Baltimore City Council
File #: 09-0149R    Version: 0 Name: Honoring Baltimore City’s Historically Black Colleges and Universities in Celebration of 2009 National Historically Black Colleges and Universities Week
Type: City Council Resolution Status: Adopted
File created: 9/14/2009 In control: City Council
On agenda: Final action: 9/14/2009
Enactment #:
Title: Honoring Baltimore City’s Historically Black Colleges and Universities in Celebration of 2009 National Historically Black Colleges and Universities Week FOR the purpose of joining the President, the United States Congress, and the U.S. Department of Education in acknowledging the significant contributions that Historically Black Colleges and Universities have made to the nation and expressing appreciation and pride in the contributions that Baltimore City’s Coppin State University and Morgan State University have made to our children, our City, our State, and our nation.
Sponsors: Stephanie President Rawlings-Blake, Sharon Green Middleton, William H. Cole, IV, Bill Henry, Nicholas C. D'Adamo, Robert Curran, James B. Kraft, Warren Branch, Helen L. Holton, President Young, Edward Reisinger, Rochelle Spector, Agnes Welch, Mary Pat Clarke, Belinda Conaway
Indexes: Resolution
Attachments: 1. 09-0149R - 1st Reader.pdf

* WARNING: THIS IS AN UNOFFICIAL, INTRODUCTORY COPY OF THE BILL.

THE OFFICIAL COPY CONSIDERED BY THE CITY COUNCIL IS THE FIRST READER COPY.
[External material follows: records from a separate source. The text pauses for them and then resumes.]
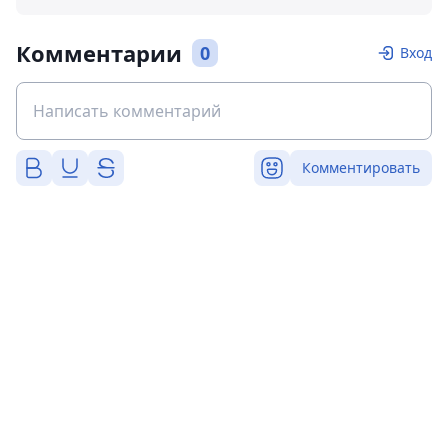
Комментарии
0
Вход
Комментировать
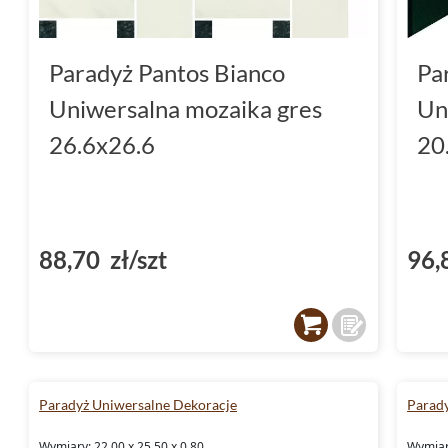
Paradyż Pantos Bianco
Pa
Uniwersalna mozaika gres
Un
26.6x26.6
20
88,70 zł/szt
96,
Paradyż Uniwersalne Dekoracje
Parady
Wymiary: 22.00 x 25.50 x 0.80
Wymiary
                     INTRODUCTORY*

 

                     CITY OF BALTIMORE

                     COUNCIL BILL           R

                     (Resolution)

                                                                                                                                                           

Introduced by: President Rawlings-Blake

                                                                                                                                                            

                     A RESOLUTION ENTITLED

 

A COUNCIL RESOLUTION concerning

title

Honoring Baltimore City’s Historically Black Colleges and Universities in Celebration of 2009 National Historically Black Colleges and Universities Week

 

FOR the purpose of joining the President, the United States Congress, and the U.S. Department of Education in acknowledging the significant contributions that Historically Black Colleges and Universities have made to the nation and expressing appreciation and pride in the contributions that Baltimore City’s Coppin State University and Morgan State University have made to our children, our City, our State, and our nation.

body

                     Recitals

 

   In proclaiming August 30th - September 5, 2009 as National Historically Black Colleges and Universities Week, the President of the United States issued a statement that reads, in part: “For generations, education has opened doors to untold opportunities and bright futures.  Through quality instruction and a personal commitment to hard work, young people in every part of our Nation have gone on to achieve success.  Established by men and women of great vision, leadership, and clarity of purpose, Historically Black Colleges and Universities (HBCUs) have provided generations of Americans with opportunity, a solid education, and hope.”

 

   “For more than 140 years, HBCUs have released the power of knowledge to countless Americans.  Pivotal in the Civil Rights Movement, HBCUs offer us a window into our Nation’s past as well as a path forward.  Graduates of HBCUs have gone on to shape the course of American history – from W. E. B. DuBois and Booker T. Washington, to Langston Hughes and Thurgood Marshall.  Today, in twenty States, the District of Columbia, and the U.S. Virgin Islands, these colleges and universities are serving hundreds of thousands of students from every background and have contributed to the expansion of the African American middle class, to the growth of local communities, and to our Nation’s overall economy.”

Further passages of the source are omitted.